Any picture in the entries is to be skipped, while everything else is transcribed word for word.

"""

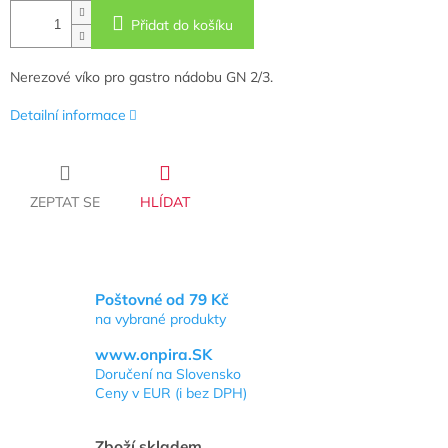
Přidat do košíku
Nerezové víko pro gastro nádobu GN 2/3.
Detailní informace
ZEPTAT SE
HLÍDAT
Poštovné od 79 Kč
na vybrané produkty
www.onpira.SK
Doručení na Slovensko
Ceny v EUR (i bez DPH)
Zboží skladem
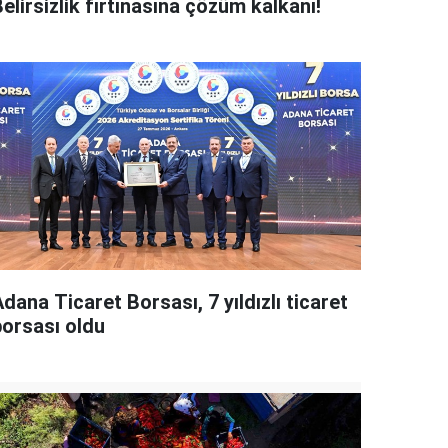
elirsizlik fırtınasına çözüm kalkanı!
dana Ticaret Borsası, 7 yıldızlı ticaret
borsası oldu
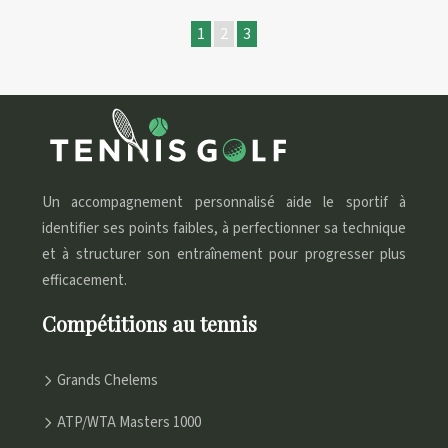
1
2
3
Un accompagnement personnalisé aide le sportif à
identifier ses points faibles, à perfectionner sa technique
et à structurer son entraînement pour progresser plus
efficacement.
Compétitions au tennis
Grands Chelems
ATP/WTA Masters 1000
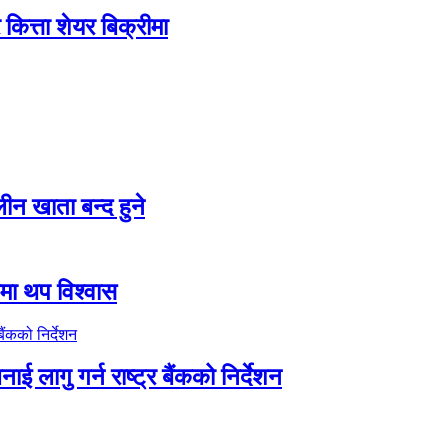
ित्ता शेयर बिक्रीमा
न खाता बन्द हुने
तीमा थप विश्वास
ाई लागु गर्न राष्ट्र बैंकको निर्देशन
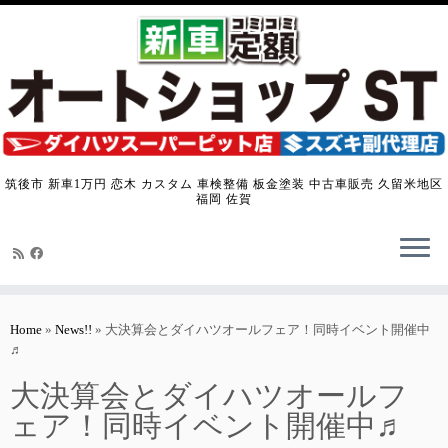
筑後市 新車1万円 恋木 カスタム 車検整備 板金塗装 中古車販売 久留米地区
福岡 佐賀
Skip
to
Home
»
News!!
»
大決算会とダイハツオールフェア！同時イベント開催中
content
♬
大決算会とダイハツオールフ
ェア！同時イベント開催中♬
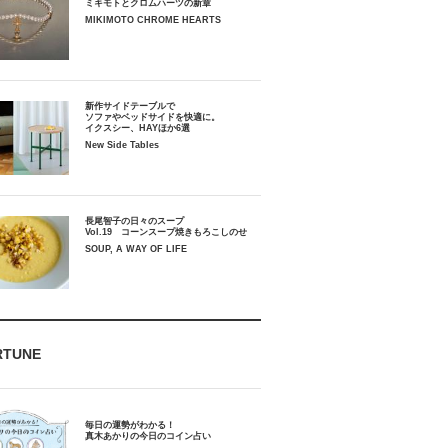
ミキモトとクロムハーツの新章
MIKIMOTO CHROME HEARTS
新作サイドテーブルで
ソファやベッドサイドを快適に。
イクスシー、HAYほか6選
New Side Tables
長尾智子の日々のスープ
Vol.19 コーンスープ焼きもろこしのせ
SOUP, A WAY OF LIFE
RTUNE
毎日の運勢がわかる！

"""

→ **TASK OUTPUT**
Přidat do košíku
Nerezové víko pro gastro nádobu GN 2/3.
Detailní informace
ZEPTAT SE
HLÍDAT
Poštovné od 79 Kč
na vybrané produkty
www.onpira.SK
Doručení na Slovensko
Ceny v EUR (i bez DPH)
Zboží skladem
elirsizlik fırtınasına çözüm kalkanı!
dana Ticaret Borsası, 7 yıldızlı ticaret
borsası oldu
1
2
3
Un accompagnement personnalisé aide le sportif à
identifier ses points faibles, à perfectionner sa technique
et à structurer son entraînement pour progresser plus
efficacement.
Compétitions au tennis
Grands Chelems
ATP/WTA Masters 1000
ित्ता शेयर बिक्रीमा
न खाता बन्द हुने
तीमा थप विश्वास
ाई लागु गर्न राष्ट्र बैंकको निर्देशन
筑後市 新車1万円 恋木 カスタム 車検整備 板金塗装 中古車販売 久留米地区
福岡 佐賀
Skip
to
Home
»
News!!
»
大決算会とダイハツオールフェア！同時イベント開催中
content
♬
大決算会とダイハツオールフ
ェア！同時イベント開催中♬
ミキモトとクロムハーツの新章
MIKIMOTO CHROME HEARTS
新作サイドテーブルで
ソファやベッドサイドを快適に。
イクスシー、HAYほか6選
New Side Tables
長尾智子の日々のスープ
Vol.19 コーンスープ焼きもろこしのせ
SOUP, A WAY OF LIFE
RTUNE
毎日の運勢がわかる！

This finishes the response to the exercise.